# Dover- Dunkirk



## Roccothecamper (Jan 8, 2013)

Hi everyone.. We are about to go on our first France trip next Friday sailing to Dunkirk in the evening. We are a bit nervous about staying on the continent for the first time, so if you are of that way and don't mind babysitting, let us know


----------



## barryd (May 9, 2008)

Nothing to be nervous about. Driving is a piece of cake compared to the UK, especially the trip down to dover!

Plenty of good Aires to stay at. A couple I think around Dunkirk and nearby and over 6000 in France alone.

If you can give us some idea where you are heading then we might be able to point you in the direction of some good stops. From the recent threads plenty of people are heading that way so you wont be alone.

If its safety your worried about then your leaving one of Europes least safe countrys for one of the safest ones so don't worry!


----------



## autostratus (May 9, 2005)

Roccothecamper said:


> Hi everyone.. We are about to go on our first France trip next Friday sailing to Dunkirk in the evening. We are a bit nervous about staying on the continent for the first time, so if you are of that way and don't mind babysitting, let us know


For your evening sailing add 3.5 hours to the departure time which gives you the approximate time you will get off the ferry.

You don't want to be driving far to your first overnight so stay overnight on the ferry carpark where you will have a good night's sleep to start your first full day in France.

Leaving the ferry follow the other vehicles and at the first roundabout continue almost completely around it and turn in as though going back to book in for your return ferry.
In 200m keep right to the carpark and pick a spot among the others you'll see there.
We use this for 3 return journeys per year without problems

Parking is allowed for a maximum of 15 days :wink:

Enjoy your holiday. We are due over again on 9 June.


----------



## Jeannette (Aug 7, 2012)

We are a week behind you. Off to Ripoll in Spain for an Enduro event on the bikes. Our first overseas trip in the van and really looking forward to it. 

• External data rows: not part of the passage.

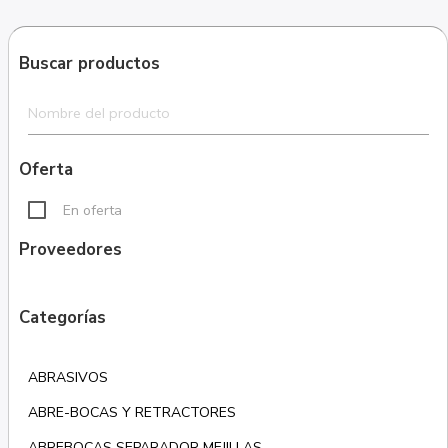
Buscar productos
Oferta
En oferta
Proveedores
Categorías
ABRASIVOS
ABRE-BOCAS Y RETRACTORES
ABREBOCAS SEPARADOR MEJILLAS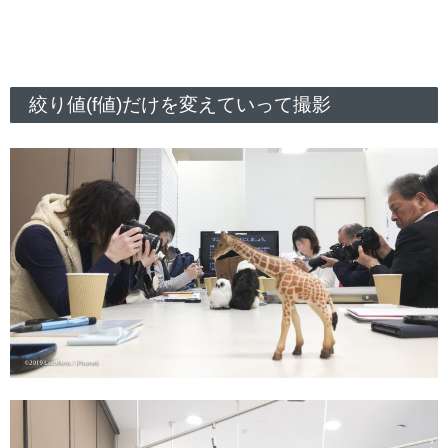
絞り値(f値)だけを変えていって撮影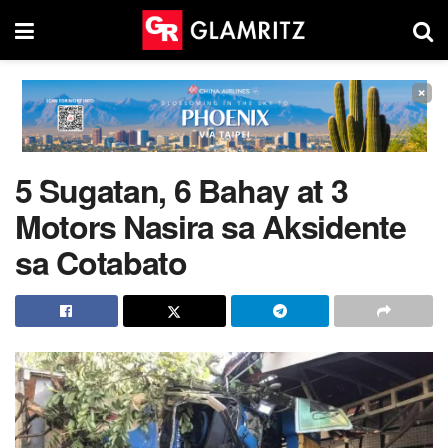
×
5 Sugatan, 6 Bahay at 3
Motors Nasira sa Aksidente
sa Cotabato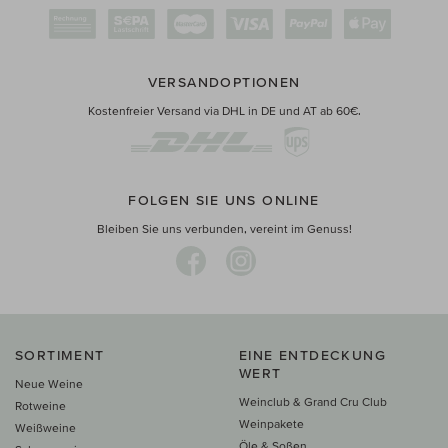
VERSANDOPTIONEN
Kostenfreier Versand via DHL in DE und AT ab 60€.
FOLGEN SIE UNS ONLINE
Bleiben Sie uns verbunden, vereint im Genuss!
SORTIMENT
EINE ENTDECKUNG
WERT
Neue Weine
Weinclub & Grand Cru Club
Rotweine
Weinpakete
Weißweine
Öle & Soßen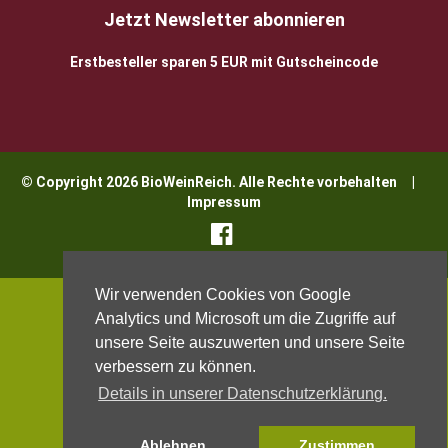
Jetzt Newsletter abonnieren
Erstbesteller sparen 5 EUR mit Gutscheincode
© Copyright 2026 BioWeinReich. Alle Rechte vorbehalten |
Impressum
Wir verwenden Cookies von Google
Analytics und Microsoft um die Zugriffe auf
unsere Seite auszuwerten und unsere Seite
verbessern zu können.
Details in unserer Datenschutzerklärung.
Ablehnen
Zustimmen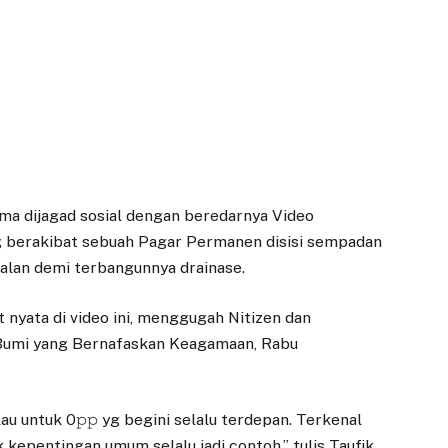
a dijagad sosial dengan beredarnya Video
g berakibat sebuah Pagar Permanen disisi sempadan
jalan demi terbangunnya drainase.
t nyata di video ini, menggugah Nitizen dan
 Bumi yang Bernafaskan Keagamaan, Rabu
au untuk 0𝚙𝚙 yg begini selalu terdepan. Terkenal
kepentingan umum selalu jadi contoh,” tulis Taufik,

We plan to stop in the Calais Aeries for the first night then just meander down through France to the med and Andorra before we cross into Spain for Ripoll. 

Should be a great trip!

Cheers
Steve


----------



## Easyriders (May 16, 2011)

We're a day before you, sorry, and going by tunnel.

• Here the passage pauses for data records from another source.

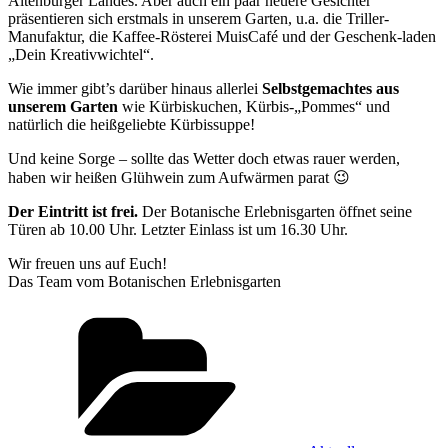
Altenburger Landes. Aber auch ein paar neuere Gesichter
präsentieren sich erstmals in unserem Garten, u.a. die Triller-
Manufaktur, die Kaffee-Rösterei MuisCafé und der Geschenk-laden
„Dein Kreativwichtel“.
Wie immer gibt’s darüber hinaus allerlei
Selbstgemachtes aus
unserem Garten
wie Kürbiskuchen, Kürbis-„Pommes“ und
natürlich die heißgeliebte Kürbissuppe!
Und keine Sorge – sollte das Wetter doch etwas rauer werden,
haben wir heißen Glühwein zum Aufwärmen parat 😉
Der Eintritt ist frei.
Der Botanische Erlebnisgarten öffnet seine
Türen ab 10.00 Uhr. Letzter Einlass ist um 16.30 Uhr.
Wir freuen uns auf Euch!
Das Team vom Botanischen Erlebnisgarten
Kategorien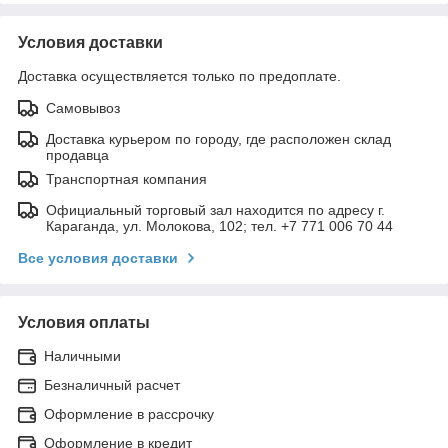
Условия доставки
Доставка осуществляется только по предоплате.
Самовывоз
Доставка курьером по городу, где расположен склад
продавца
Транспортная компания
Официальный торговый зал находится по адресу г.
Караганда, ул. Молокова, 102; тел. +7 771 006 70 44
Все условия доставки
Условия оплаты
Наличными
Безналичный расчет
Оформление в рассрочку
Оформление в кредит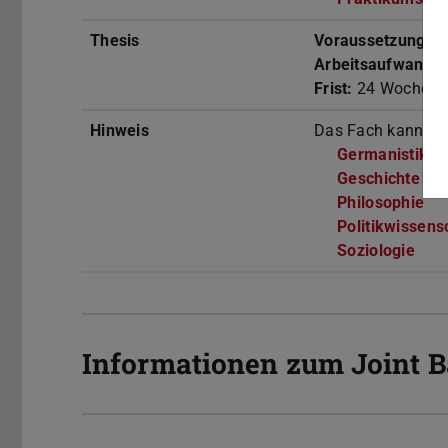
Thesis
Voraussetzungen
Arbeitsaufwand:
3
Frist:
24 Wochen
Hinweis
Das Fach kann nu
Germanistik
(w
Geschichte
(wi
Philosophie
(wi
Politikwissens
Soziologie
(wir
Informationen zum Joint B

As Barry says, driving on the continent is a doddle compared with the congested roads in the Uk. A sat nav will help, but carry decent maps as well.

Don't forget phrase books if you're not confident about speaking the language. Shopping in supermarkets means you don't need to be fluent, but it's very useful (and appreciated) to be able to say "Please", "Thank you" "Good morning" etc.

I would suggest if it's your first time, you should perhaps use sites rather than Aires, at least for the first couple of nights, so you don't have to work out tokens for electricity and such. And don't forget to take a 2 pin adaptor for the end of your cable, you may need it. Many sites also have wifi, so if you need any help, you can always ask on this forum.

Enjoy yourselves! You'll find Europe very relaxing after our rather stressful little island, just go with the flow


----------



## hogan (Oct 31, 2006)

Hi We are going on the same route late Sat night and will be loitering around calais aire (seafront or marina) until mid Mon.Look out for a Hymer 694 SL reg ending AWJ If you want to know anything just knock and ask.will be delighted to help.We were in your position 15 years ago.


----------



## Annsman (Nov 8, 2007)

Gosh you're very brave! Haven't you read all those tales of people being gassed and robbed? Vans stripped and people left for dead by Jonny Foreigner? Your whole life ruined by wanting to see France. Let me tell you it's not worth going. Rubbish food, stale bread, very expensive shopping, sites charging thousands for a rough grass strip to park on.

No sir, do the sensible thing and stay at home. Well when I say"home", why not come here and "baby sit" my in laws and we'll go to France for you. No risk to you, you can save the kings ransom it will cost you, you'll feel good about looking after the maniacs and infirm.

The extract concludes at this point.